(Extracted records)
--

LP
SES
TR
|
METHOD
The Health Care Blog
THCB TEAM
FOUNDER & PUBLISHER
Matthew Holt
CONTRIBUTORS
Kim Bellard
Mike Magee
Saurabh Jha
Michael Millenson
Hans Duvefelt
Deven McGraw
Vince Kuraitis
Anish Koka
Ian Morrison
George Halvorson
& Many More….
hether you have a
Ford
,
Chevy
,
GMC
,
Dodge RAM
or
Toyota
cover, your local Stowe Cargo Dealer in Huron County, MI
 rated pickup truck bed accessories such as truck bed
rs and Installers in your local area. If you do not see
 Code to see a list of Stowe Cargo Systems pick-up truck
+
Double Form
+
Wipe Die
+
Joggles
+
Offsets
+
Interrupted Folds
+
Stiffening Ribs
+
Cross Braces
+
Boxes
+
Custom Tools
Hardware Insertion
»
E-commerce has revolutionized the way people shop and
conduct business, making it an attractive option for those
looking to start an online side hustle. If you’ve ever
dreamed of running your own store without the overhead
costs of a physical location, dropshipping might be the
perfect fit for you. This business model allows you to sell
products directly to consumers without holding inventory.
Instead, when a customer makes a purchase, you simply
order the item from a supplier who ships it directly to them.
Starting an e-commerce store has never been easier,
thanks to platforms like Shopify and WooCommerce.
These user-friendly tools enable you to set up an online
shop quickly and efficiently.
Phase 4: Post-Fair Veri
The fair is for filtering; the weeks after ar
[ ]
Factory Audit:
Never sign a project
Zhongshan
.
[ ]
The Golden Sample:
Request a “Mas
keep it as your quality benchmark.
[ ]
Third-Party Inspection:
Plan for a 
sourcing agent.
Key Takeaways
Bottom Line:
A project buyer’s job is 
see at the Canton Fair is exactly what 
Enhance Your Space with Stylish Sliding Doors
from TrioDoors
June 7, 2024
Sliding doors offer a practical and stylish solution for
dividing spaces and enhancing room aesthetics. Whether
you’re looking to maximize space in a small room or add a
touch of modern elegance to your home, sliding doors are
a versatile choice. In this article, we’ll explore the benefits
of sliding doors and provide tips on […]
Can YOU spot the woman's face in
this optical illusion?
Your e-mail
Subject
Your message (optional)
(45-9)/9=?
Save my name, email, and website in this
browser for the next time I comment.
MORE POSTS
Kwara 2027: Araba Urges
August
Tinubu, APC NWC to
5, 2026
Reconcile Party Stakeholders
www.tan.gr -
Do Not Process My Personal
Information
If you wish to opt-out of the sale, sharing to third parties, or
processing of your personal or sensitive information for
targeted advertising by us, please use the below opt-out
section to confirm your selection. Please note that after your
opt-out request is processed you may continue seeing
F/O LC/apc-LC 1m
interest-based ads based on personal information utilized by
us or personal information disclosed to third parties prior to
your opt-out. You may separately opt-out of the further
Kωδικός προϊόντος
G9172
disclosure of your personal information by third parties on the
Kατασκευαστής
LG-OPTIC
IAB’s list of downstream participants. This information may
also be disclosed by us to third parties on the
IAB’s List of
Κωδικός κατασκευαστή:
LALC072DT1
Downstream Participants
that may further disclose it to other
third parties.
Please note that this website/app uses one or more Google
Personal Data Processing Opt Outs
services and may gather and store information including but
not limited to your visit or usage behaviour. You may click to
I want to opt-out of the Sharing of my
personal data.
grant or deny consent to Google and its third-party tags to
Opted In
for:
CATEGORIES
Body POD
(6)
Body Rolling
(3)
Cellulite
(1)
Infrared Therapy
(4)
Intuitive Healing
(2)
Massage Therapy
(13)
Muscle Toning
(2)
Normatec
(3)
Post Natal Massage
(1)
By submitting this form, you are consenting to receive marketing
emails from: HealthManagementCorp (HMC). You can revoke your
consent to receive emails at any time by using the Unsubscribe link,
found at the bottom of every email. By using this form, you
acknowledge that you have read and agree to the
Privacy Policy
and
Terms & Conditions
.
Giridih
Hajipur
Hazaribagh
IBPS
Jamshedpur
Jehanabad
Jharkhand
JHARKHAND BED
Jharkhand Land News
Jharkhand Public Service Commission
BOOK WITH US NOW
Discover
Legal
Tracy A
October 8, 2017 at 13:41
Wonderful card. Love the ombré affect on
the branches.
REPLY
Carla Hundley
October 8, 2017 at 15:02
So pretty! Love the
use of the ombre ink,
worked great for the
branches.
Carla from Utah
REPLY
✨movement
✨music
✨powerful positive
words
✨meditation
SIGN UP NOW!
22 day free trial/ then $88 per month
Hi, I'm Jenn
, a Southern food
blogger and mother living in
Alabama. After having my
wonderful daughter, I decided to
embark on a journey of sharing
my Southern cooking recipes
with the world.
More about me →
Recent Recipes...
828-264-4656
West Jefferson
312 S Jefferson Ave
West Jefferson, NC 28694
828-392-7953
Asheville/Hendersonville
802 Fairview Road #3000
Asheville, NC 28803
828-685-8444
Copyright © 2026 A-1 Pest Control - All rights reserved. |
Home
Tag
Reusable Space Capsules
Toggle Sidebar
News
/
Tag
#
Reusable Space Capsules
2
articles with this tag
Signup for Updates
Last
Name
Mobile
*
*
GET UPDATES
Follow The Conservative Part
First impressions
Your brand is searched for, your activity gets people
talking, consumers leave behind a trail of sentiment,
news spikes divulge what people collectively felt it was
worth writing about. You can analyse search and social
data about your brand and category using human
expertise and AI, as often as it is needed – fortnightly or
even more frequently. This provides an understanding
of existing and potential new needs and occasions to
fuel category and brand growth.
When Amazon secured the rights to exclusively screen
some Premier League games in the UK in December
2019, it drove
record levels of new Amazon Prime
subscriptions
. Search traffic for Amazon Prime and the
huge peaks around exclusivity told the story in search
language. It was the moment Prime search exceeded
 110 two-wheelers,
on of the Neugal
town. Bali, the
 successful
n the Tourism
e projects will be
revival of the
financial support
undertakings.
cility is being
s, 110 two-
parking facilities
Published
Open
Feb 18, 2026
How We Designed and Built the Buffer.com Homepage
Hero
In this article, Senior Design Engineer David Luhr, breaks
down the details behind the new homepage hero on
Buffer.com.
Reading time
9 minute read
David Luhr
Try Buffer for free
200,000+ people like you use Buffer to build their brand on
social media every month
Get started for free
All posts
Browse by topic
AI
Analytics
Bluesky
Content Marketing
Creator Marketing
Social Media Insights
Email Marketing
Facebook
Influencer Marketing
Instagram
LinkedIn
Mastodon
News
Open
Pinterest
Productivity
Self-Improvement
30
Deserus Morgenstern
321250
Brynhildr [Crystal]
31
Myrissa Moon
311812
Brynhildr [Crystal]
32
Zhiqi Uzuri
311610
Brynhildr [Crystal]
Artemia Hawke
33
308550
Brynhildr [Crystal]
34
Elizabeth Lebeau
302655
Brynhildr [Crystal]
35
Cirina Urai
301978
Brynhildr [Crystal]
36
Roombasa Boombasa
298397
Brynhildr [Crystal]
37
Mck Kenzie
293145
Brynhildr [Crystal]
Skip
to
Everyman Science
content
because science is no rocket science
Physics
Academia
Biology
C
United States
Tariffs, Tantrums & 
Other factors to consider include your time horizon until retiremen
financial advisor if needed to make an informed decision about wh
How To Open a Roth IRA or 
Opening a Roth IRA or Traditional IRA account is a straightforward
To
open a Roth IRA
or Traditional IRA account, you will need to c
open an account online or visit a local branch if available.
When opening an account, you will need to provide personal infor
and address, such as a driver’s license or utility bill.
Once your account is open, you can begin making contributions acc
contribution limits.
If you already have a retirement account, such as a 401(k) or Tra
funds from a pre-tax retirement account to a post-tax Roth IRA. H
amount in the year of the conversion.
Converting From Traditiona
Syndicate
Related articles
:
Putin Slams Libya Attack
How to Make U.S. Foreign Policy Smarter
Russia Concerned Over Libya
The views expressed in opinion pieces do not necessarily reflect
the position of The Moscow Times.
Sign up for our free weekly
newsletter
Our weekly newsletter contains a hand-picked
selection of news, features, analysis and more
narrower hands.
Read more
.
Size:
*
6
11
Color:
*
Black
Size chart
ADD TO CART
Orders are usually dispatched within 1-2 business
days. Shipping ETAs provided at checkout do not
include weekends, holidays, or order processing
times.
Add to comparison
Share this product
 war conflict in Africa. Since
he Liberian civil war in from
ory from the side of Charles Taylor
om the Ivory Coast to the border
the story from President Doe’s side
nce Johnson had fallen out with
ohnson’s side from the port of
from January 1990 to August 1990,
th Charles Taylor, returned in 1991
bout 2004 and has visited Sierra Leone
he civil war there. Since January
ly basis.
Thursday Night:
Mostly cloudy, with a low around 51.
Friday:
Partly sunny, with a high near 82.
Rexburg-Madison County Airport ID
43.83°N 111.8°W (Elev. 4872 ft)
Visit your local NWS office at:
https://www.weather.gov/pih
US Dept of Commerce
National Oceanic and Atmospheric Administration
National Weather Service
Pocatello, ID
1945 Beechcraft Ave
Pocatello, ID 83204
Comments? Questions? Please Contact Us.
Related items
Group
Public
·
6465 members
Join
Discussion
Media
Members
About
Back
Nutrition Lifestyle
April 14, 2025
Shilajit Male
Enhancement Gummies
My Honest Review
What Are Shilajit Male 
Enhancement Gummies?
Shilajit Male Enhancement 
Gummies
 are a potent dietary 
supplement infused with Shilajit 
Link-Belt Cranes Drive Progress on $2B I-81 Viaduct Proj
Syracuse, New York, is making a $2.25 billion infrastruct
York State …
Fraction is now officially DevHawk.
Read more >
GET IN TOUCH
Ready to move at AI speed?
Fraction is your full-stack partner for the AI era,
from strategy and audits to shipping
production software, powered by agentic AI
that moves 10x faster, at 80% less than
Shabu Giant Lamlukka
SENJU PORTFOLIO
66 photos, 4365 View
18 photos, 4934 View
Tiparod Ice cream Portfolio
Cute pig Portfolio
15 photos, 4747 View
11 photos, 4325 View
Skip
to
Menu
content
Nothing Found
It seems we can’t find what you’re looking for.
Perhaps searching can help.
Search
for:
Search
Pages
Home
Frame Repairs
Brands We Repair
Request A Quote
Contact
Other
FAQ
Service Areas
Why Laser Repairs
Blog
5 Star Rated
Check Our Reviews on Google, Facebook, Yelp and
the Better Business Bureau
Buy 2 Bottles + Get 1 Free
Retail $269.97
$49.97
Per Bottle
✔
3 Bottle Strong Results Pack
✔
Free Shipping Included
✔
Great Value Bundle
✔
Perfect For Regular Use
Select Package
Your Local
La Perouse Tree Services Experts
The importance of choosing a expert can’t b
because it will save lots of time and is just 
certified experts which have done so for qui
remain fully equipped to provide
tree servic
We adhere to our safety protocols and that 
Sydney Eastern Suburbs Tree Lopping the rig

--

▸ WHAT IS REQUIRED:
Reproduce only the lines between the line containing "3 Bottle Strong Results Pack" and the last line of the records, those two lines included, exactly.

▸ FINISHED EXERCISE:
3 Bottle Strong Results Pack
✔
Free Shipping Included
✔
Great Value Bundle
✔
Perfect For Regular Use
Select Package
Your Local
La Perouse Tree Services Experts
The importance of choosing a expert can’t b
because it will save lots of time and is just 
certified experts which have done so for qui
remain fully equipped to provide
tree servic
We adhere to our safety protocols and that 
Sydney Eastern Suburbs Tree Lopping the rig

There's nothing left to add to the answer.